(YOUR ASSIGNMENT) Please repeat exactly the lines below from the one containing "Alma und Oskar (233, 1724)" down to the one containing "Billy Porter (290, 1454)", both included, and nothing else.

(GIVEN DATA)

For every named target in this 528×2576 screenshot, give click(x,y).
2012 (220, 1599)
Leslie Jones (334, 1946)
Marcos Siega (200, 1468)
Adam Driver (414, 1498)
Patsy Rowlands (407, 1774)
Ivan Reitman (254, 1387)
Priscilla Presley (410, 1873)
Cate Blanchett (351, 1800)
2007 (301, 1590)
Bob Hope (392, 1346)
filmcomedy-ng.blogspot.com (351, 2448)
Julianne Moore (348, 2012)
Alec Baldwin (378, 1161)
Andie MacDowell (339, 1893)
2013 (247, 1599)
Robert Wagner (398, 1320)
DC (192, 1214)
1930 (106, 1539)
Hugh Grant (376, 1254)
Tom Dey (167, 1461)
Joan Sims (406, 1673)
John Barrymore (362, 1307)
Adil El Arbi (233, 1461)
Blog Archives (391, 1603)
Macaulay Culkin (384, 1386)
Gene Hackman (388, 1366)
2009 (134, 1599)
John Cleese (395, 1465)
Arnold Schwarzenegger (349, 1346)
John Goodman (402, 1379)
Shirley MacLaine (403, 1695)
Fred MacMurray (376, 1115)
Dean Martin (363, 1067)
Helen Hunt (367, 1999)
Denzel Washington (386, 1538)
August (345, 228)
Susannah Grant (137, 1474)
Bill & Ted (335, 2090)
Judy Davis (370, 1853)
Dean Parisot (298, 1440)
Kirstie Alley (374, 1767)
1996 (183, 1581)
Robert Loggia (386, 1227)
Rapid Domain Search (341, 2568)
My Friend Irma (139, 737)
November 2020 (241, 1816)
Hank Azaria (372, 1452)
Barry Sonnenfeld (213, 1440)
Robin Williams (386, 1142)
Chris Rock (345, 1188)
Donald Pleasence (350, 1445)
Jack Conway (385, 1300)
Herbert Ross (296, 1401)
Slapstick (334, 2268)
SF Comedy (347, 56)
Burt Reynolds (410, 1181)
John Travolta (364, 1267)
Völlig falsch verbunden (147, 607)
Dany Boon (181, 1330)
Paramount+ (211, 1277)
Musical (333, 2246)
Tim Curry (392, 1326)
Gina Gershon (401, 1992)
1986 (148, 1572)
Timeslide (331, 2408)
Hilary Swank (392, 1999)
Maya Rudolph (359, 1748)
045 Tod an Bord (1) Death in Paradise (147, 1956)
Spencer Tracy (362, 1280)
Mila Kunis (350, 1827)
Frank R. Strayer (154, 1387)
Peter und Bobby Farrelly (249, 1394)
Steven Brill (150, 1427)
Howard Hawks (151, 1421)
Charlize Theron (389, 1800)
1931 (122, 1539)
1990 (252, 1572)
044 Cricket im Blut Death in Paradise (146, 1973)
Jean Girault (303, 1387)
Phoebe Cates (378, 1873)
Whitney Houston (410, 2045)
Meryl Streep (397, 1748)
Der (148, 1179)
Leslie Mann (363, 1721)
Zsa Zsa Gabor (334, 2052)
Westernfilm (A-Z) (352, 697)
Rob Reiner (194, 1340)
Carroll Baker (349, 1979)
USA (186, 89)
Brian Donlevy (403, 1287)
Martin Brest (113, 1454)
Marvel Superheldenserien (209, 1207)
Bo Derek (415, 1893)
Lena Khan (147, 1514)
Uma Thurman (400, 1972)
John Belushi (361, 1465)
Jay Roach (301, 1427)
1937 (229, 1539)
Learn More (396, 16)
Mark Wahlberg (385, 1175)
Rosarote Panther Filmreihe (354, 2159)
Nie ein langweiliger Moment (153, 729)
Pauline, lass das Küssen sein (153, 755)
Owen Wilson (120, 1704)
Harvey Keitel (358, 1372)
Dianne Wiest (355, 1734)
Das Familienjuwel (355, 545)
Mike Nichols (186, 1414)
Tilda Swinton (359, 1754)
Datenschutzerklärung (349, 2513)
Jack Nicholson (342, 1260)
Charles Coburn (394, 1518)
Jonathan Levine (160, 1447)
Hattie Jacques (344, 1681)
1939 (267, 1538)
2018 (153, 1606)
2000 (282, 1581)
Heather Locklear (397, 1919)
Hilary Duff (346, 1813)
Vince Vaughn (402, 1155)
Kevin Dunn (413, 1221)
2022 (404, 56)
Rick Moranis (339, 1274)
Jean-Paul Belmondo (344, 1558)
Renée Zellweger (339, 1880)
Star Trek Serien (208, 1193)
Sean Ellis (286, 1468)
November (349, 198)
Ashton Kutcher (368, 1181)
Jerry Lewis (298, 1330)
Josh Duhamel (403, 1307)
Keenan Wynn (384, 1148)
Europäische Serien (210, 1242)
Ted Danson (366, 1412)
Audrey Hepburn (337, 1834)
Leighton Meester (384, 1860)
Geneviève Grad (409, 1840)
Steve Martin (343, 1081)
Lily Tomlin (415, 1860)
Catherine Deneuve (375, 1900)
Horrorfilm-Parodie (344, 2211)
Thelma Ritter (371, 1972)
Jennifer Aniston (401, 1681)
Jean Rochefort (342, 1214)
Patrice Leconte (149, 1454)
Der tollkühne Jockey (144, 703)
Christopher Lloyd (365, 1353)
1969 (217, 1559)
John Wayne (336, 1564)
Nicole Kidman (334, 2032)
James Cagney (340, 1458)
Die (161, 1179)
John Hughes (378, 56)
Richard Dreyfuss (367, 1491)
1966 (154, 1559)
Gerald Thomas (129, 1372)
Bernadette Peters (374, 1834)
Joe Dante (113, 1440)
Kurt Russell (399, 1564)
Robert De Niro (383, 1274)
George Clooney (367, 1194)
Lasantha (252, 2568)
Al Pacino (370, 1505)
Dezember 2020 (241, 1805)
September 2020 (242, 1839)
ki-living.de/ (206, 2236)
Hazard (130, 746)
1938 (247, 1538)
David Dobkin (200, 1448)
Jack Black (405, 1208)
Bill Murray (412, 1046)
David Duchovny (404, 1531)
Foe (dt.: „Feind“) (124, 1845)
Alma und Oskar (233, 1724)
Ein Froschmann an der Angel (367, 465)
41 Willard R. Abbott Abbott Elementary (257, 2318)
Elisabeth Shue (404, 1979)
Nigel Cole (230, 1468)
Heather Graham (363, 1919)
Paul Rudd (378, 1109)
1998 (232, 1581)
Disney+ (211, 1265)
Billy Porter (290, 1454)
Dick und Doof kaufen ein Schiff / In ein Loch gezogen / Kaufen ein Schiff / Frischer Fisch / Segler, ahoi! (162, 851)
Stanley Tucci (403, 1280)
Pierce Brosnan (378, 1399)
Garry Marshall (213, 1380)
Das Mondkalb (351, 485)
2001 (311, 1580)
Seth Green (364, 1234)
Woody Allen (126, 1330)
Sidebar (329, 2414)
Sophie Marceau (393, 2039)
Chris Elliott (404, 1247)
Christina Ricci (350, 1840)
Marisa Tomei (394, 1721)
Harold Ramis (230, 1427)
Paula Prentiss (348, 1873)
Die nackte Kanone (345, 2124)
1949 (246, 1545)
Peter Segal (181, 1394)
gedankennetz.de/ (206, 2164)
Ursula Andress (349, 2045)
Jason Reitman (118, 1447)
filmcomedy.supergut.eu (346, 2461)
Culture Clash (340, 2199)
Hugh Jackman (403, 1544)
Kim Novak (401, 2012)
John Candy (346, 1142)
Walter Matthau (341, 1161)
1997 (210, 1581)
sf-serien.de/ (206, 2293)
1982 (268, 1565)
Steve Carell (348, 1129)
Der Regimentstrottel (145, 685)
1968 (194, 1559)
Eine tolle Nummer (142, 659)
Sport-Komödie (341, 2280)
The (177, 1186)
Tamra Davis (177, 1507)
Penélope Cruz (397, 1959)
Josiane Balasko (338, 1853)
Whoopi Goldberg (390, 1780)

(SOLUTION TO THIS PROBLEM)
Alma und Oskar (233, 1724)
Ein Froschmann an der Angel (367, 465)
41 Willard R. Abbott Abbott Elementary (257, 2318)
Elisabeth Shue (404, 1979)
Nigel Cole (230, 1468)
Heather Graham (363, 1919)
Paul Rudd (378, 1109)
1998 (232, 1581)
Disney+ (211, 1265)
Billy Porter (290, 1454)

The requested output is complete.